There is a common view that extracting text from a PDF document should not be too difficult. After all, the text is right there in front of our eyes and humans consume PDF content all the time with great success. Why would it be difficult to automatically extract the text data?
Turns out, much how working with human names is difficult due to numerous edge cases and incorrect assumptions, working with PDFs is difficult due to the extreme flexibility given by the PDF format.
The main problem is that PDF was never really designed as a data input format, but rather, it was designed as an output format giving fine grained control over the resulting document.

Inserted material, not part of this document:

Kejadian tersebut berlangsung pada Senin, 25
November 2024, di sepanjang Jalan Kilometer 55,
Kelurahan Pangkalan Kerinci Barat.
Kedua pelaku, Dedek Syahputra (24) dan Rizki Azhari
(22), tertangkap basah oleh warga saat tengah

At its core, the PDF format consists of a stream of instructions describing how to draw on a page. In particular, text data isn’t stored as paragraphs – or even words – but as characters which are painted at certain locations on the page. As a result, most of the content semantics are lost when a text or word document is converted to PDF – all the implied text structure is converted into an almost amorphous soup of characters floating on pages.
As part of building FilingDB , we’ve extracted text data from tens of thousands of PDF documents. In the process, we have seen how every single assumption we had about how PDF files are structured was proven incorrect. Our mission was particularly difficult as we had to process PDF documents coming from a variety of sources, with wildly different styling, typesetting and presentation choices.
The list below documents some of the ways PDF files have made it difficult (or even impossible) to extract text contents.
PDF read protection
You may have come across PDF files which refuse to let you copy their text content. For example, here is what SumatraPDF shows when attempting to copy text from a copy-protected document.
Interestingly, the text is already visible, yet the PDF viewer is refusing to populate the clipboard with the highlighted text.
The way this is implemented is by having several “access permissions” flags, one of which controls whether copying content is allowed. It’s important to keep in mind that this restriction is not enforced by the PDF file – the actual PDF contents are unaffected and it is up to the pdf renderer to honor this flag.
Needless to say, this offers no real protection against extracting the text out of the PDF, as any reasonably sophisticated PDF handling library will allow the user to either toggle the flags or ignore them.
It is not uncommon for PDF files to contain more textual data than is actually displayed on the page. Take this page from the 4466 Nestle annual report.
is more text associated with this page than meets the eye. In particular, the following can be found in the content data associated with this page:
This text is actually positioned outside the page’s bounding box, so it is not displayed by most PDF viewers, but the data is there and will appear when programmatically extracting the text.
This sometimes happens due to last minute decisions to remove or replace text during the type setting process.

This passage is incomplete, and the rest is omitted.